Every few years I give some thought (and prayer) to what sort of material I should use for devotional reading. I would class much of Andrew Murray’s and AW Tozer’s works as ‘devotional’, but this is not what I have in mind.
Some call is a quiet time, some a devotional, others call it spending time with the Lord. What I mean is some form or structure or intent of daily guided reading of Scripture with or without some additional commentary.
For example, this year I read and meditated on a verse of Psalm 119 for the first 88 days of the year and then recommenced on 1st July. One year I read the daily portion of Oswald Chamber’s My Utmost for His Highest each day. Around ten years ago I would read portions of Daily Light on the Daily Path which is a selection of Scripture verses curated by Jonathan Bagster in the mid 1800s.

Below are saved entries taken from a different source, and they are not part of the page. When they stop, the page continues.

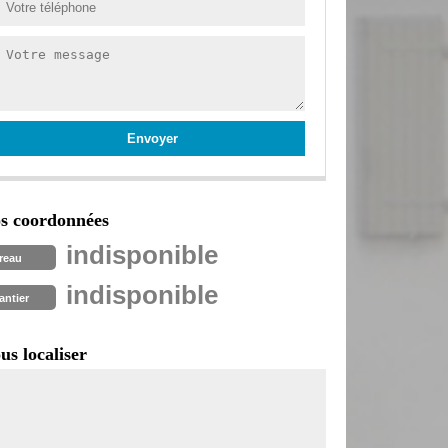
s coordonnées
indisponible
reau
indisponible
antier
us localiser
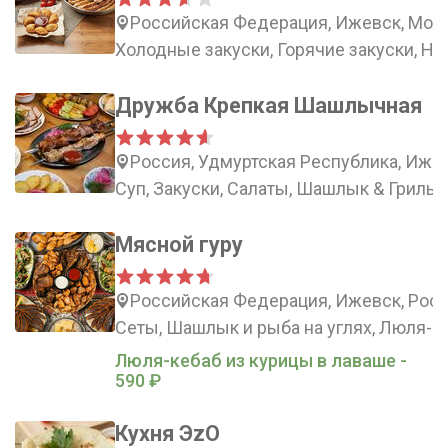
Российская Федерация, Ижевск, Моло
Холодные закуски, Горячие закуски, Н
Дружба Крепкая Шашлычная
Россия, Удмуртская Республика, Ижев
Суп, Закуски, Салаты, Шашлык & Гриль
Мясной гуру
Российская Федерация, Ижевск, Росси
Сеты, Шашлык и рыба на углях, Люля-ке
Люля-кебаб из курицы в лаваше -
590 ₽
Кухня ЭzО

Recently I finished reading the 365 daily notes contained in the NLT Daily Study Bible for Men (I commenced these around 20 years ago, recommenced them maybe ten years ago and have now finished them!)
I’ve also used and/or tried a variety of Bible reading plans over the years including chronological, the Horner method of reading ten different chapters each day from ten different books/genres, and the M’Cheyne Bible reading plan.

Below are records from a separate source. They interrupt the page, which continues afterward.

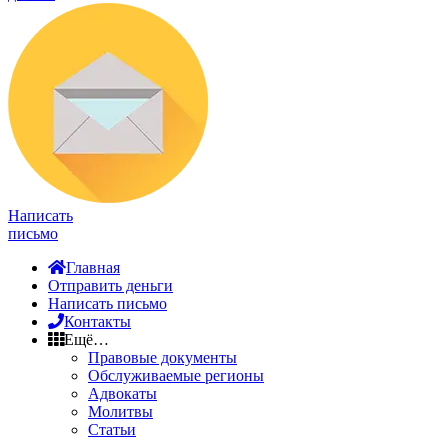
Написать
письмо
Главная
Отправить деньги
Написать письмо
Контакты
Ещё…
Правовые документы
Обслуживаемые регионы
Адвокаты
Молитвы
Статьи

I first came across the M’Cheyne Bible reading plan in the early 2000s. His method is to read two or four chapters a day. The first reading is from the Old Testament from Genesis to 2 Chronicles. The second reading is the New Testament and Psalms (Gospels, Psalms, then Acts to Revelation). The third reading is Old Testament from Ezra to Malachi (excluding the Psalms) and the fourth reading is the New Testament and Psalms but in the sequence Acts to Revelation, Matthew and Mark, then the Psalms and finishing with Luke and John.
There are a couple of companion volumes to the M’Cheyne reading plan written by Don Carson. His writings aren’t so much devotional as providing some high-level commentary on the broad plans of Scripture from the daily readings. I first used the M’Cheyne plan and Carson’s book back in 2003 and 2004. My recollection is that I did two readings daily across those years. I then used the plan again in 2008 and 2009 but my recollection is of doing two daily readings in 2008 and one reading in 2009. For the record Don Carson’s first volume focuses on the first two readings and his second volume focuses on the third and fourth readings–but sometimes he comments on three or even four of the readings.

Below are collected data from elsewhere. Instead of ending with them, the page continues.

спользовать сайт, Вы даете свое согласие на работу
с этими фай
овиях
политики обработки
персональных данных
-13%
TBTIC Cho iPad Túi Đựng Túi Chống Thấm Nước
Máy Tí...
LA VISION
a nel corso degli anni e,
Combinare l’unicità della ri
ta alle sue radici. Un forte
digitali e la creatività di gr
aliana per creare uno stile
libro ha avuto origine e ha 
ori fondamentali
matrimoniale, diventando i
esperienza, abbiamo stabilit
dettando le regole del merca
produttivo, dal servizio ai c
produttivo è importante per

And the point? I intend to use the M’Cheyne Bible reading plan for 2022 and the associated comments from volume one of Don’s work. I’m not sure if I will read two, three or four chapters each day–certainly the first two. I feel that I have been missing out on taking in broader sweeps of Scripture and reading in this manner is somewhat structured and allows me to see the sweep of redemptive history.